Explainable artificial intelligence for predicting cardiovascular events in hospitalised COVID-19 patients

Introduction Coronavirus disease (COVID-19) increases the risk of cardiovascular complications, and artificial intelligence (AI) offers promising tools for early risk prediction. Objective To develop AI models capable of identifying predictors of cardiovascular events in hospitalized COVID-19 patients. Methodology Retrospective multicentre cohort, which included adult COVID-19 patients from 25 hospitals (March/2021–August/2022). Cardiovascular outcomes, inluding arrhythmia, acute heart failure, myocardial infarction, myocarditis, and pericarditis, were combined into a composite outcome. Two predictive models were developed using the Light gradient-boosting machine (LightGBM): model 1 used 59 variables (demographic, clinical, laboratory, and socioeconomic data) while model 2 used 52 variables (excluding socioeconomic factors). Model performance was assessed using accuracy, macro-F1, recall, precision, and area under the receiving operating characteristic curve (AUROC). Shapley additive explanation (SHAP) values identified the most influencial predictors. To address class imbalance, we applied random oversampling. Results Among 10,700 patients (median age 59 years [interquatile range 48–70]), 5.3% experienced the composite outcome. Both models showed moderate discrimination (AUROC: 0.752 and 0.760) and high accuracy (94.6% and 94.5%). However, class imbalance resulted in low macro-F1 scores (51.2% and 50.7%).

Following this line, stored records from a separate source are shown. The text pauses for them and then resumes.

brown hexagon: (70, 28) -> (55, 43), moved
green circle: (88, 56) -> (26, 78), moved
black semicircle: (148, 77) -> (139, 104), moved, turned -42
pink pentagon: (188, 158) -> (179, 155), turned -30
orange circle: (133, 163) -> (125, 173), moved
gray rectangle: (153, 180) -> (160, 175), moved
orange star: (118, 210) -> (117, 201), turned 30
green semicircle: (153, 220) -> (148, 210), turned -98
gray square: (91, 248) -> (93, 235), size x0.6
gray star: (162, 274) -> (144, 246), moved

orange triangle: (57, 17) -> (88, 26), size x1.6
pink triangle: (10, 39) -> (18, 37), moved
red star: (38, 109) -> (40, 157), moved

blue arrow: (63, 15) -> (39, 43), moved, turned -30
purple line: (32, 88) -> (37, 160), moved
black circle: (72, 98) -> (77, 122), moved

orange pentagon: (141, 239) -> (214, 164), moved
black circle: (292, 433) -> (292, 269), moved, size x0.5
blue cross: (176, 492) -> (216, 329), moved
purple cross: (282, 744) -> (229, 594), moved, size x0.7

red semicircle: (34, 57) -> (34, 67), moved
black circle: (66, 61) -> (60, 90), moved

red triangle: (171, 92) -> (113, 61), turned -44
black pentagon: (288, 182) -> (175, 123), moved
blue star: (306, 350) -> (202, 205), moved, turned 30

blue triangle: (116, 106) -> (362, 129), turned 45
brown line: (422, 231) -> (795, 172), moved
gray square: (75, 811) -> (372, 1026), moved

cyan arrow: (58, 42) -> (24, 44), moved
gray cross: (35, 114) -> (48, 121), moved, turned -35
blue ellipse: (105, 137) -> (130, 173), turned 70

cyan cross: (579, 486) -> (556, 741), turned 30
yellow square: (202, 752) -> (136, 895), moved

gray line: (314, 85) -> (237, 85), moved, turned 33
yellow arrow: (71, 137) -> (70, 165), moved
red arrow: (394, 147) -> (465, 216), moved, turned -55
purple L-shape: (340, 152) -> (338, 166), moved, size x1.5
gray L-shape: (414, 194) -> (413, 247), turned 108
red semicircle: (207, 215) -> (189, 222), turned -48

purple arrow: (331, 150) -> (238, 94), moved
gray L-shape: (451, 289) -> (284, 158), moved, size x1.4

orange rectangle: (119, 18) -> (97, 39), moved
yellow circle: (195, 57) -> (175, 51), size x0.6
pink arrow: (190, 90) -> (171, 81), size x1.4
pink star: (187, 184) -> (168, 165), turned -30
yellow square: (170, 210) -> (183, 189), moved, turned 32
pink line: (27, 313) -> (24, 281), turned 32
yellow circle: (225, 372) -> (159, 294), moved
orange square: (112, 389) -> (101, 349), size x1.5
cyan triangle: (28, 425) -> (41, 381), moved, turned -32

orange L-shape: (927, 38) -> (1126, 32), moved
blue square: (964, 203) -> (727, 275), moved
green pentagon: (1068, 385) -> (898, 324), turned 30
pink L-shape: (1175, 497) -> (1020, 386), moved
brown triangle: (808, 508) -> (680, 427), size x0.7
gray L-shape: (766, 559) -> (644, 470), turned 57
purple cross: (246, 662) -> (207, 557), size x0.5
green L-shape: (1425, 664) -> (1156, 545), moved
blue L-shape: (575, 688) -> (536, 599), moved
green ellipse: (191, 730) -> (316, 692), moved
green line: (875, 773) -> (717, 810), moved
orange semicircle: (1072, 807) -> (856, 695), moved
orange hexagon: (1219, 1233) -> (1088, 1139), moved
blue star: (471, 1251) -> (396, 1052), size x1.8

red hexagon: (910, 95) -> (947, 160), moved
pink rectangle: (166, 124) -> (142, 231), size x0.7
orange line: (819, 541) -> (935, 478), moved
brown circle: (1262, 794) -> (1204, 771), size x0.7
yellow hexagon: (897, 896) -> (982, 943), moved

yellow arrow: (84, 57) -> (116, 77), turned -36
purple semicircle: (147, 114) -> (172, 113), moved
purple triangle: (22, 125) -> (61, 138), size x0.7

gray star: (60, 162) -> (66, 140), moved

F1 scores were high for the majority class (non-events: 97.2%) but very low for the minority class (cardiovascular events: 5.2% and 4.2%). Even after oversampling, performance for the minority class remained limited, with a maximum F1 score of 21.5%, primarily driven by gains in recall. SHAP analysis identified age, urea, platelet count, and oxygen saturation/inspired oxygen fraction (SatO2/FiO2) as key predictors. Conclusion Despite moderate AUROC and high accuracy, both AI models demonstrated limited ability to detect cardiovascular events due to class imbalance. The persistently low F1 score for the minority class underscores this limitation. Traditional rebalancing techniques produced only small gains, mostly improving recall occurring at the expense of precision. Age, urea levels, platelet count, and SatO2/FiO2 were identified as the most relevant predictors of cardiovascular complications in this cohort.